Introduction
Last semester, I made my way through the first half of Paul Rosenbaum’s textbook Design of Observational Studies (2010). Rosenbaum is a leading expert in causal inference, an area of statistical research concerned with the identification of causal effects through the analysis of observational data.
One piece of advice I’ve heard directed towards researchers in the social sciences who are interested in measuring a causal effect is to get a clear image in their head of the randomized experiment that, were it feasible, ethical, etc., would be used to test for its presence. In this hypothetical, randomization plays the role of a benchmark which can be approached using the tools of causal inference. In the fortunate circumstances in which a randomized experiment is possible, the task of conducting inference simplifies greatly, although there is still some work to be done. Rosenbaum discusses randomization inference in a matched pair experiment in Chapter 2 of his textbook, alongside an example study that he works through. In the next post or two, I would like to summarize the method he presents to solidify my own understanding.
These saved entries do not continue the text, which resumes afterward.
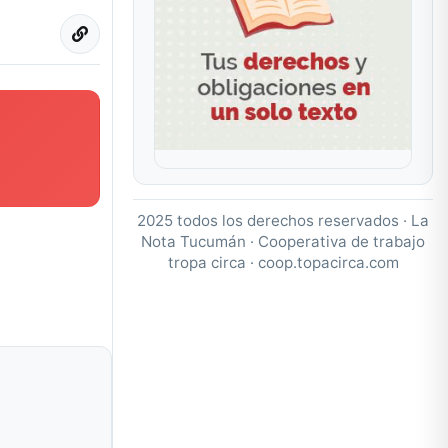
2025 todos los derechos reservados · La
Nota Tucumán · Cooperativa de trabajo
tropa circa ·
coop.topacirca.com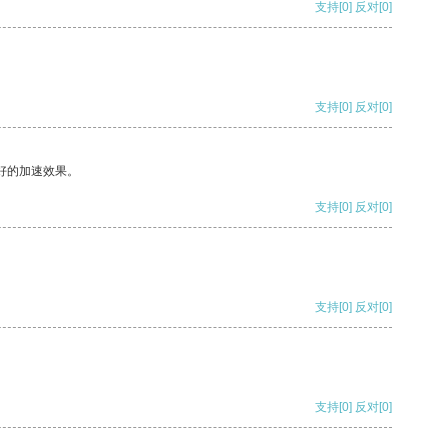
支持
[0]
反对
[0]
支持
[0]
反对
[0]
好的加速效果。
支持
[0]
反对
[0]
支持
[0]
反对
[0]
支持
[0]
反对
[0]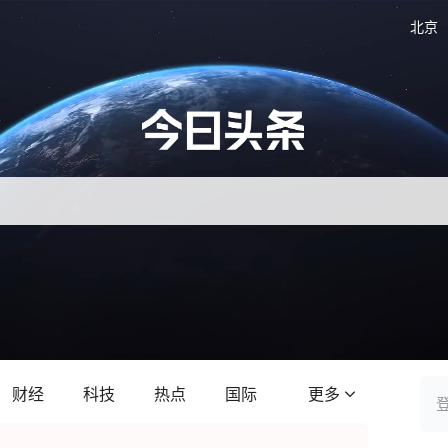
北京
财经
科技
热点
国际
更多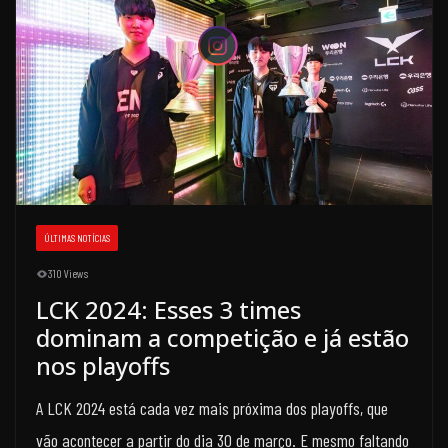
ÚLTIMAS NOTÍCIAS
310 Views
LCK 2024: Esses 3 times
dominam a competição e já estão
nos playoffs
A LCK 2024 está cada vez mais próxima dos playoffs, que
vão acontecer a partir do dia 30 de março. E mesmo faltando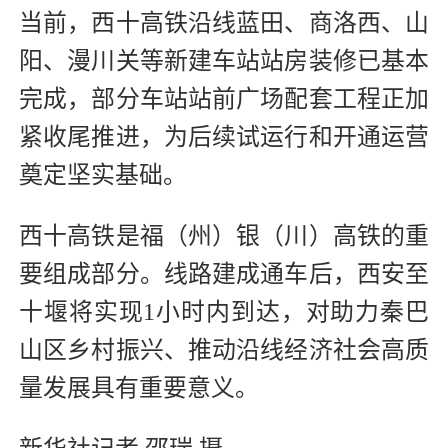
当前，西十高铁沿线蓝田、商洛西、山
阳、漫川关等新建车站站房装修已基本
完成，部分车站站前广场配套工程正加
紧收尾推进，为后续试运行和开通运营
奠定坚实基础。
西十高铁是福（州）银（川）高铁的重
要组成部分。线路建成通车后，西安至
十堰将实现1小时内到达，对助力秦巴
山区乡村振兴、推动沿线经济社会高质
量发展具有重要意义。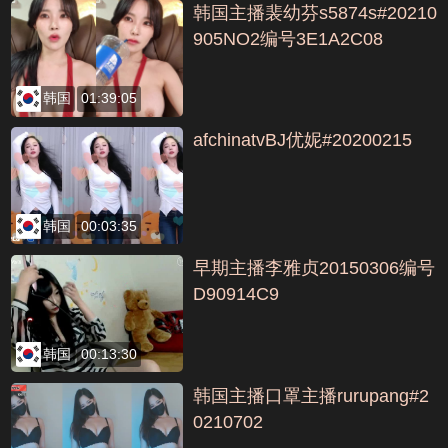
韩国主播裴幼芬s5874s#20210
905NO2编号3E1A2C08
韩国
01:39:05
afchinatvBJ优妮#20200215
韩国
00:03:35
早期主播李雅贞20150306编号
D90914C9
韩国
00:13:30
韩国主播口罩主播rurupang#2
0210702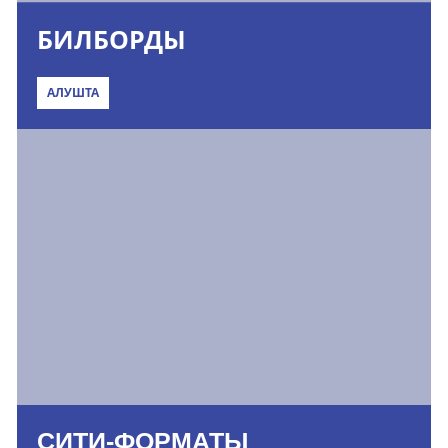
БИЛБОРДЫ
АЛУШТА
СИТИ-ФОРМАТЫ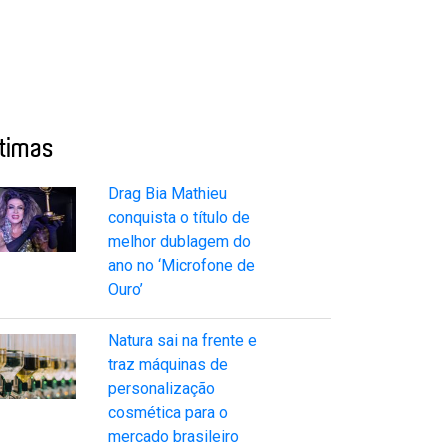
ltimas
Drag Bia Mathieu
conquista o título de
melhor dublagem do
ano no ‘Microfone de
Ouro’
Natura sai na frente e
traz máquinas de
personalização
cosmética para o
mercado brasileiro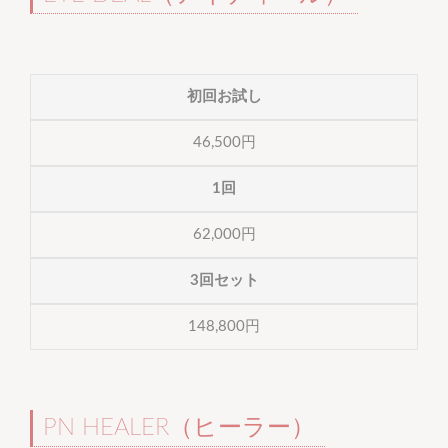
初回お試し
46,500円
1回
62,000円
3回セット
148,800円
PN HEALER（ヒーラー）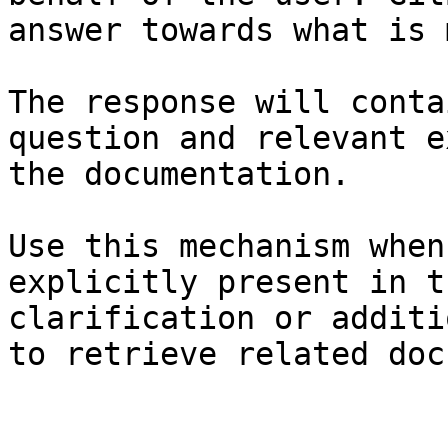
answer towards what is 
The response will conta
question and relevant e
the documentation.

Use this mechanism when
explicitly present in t
clarification or additi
In this post, I discuss two non-parametric ways of doing inference in a randomized matched pair study. The first näively uses the mean treated-minus-control difference among the pairs as its test statistic, whereas the second uses the more efficient Wilcoxon signed rank statistic, which has the added benefit of opening up other inferential possibilities. In a follow-up post, I hope to talk about a method for quantifying the effect of the treatment without making any simplifying assumptions about the form the effect takes. This quantity is known as the “attributable effect” of a treatment.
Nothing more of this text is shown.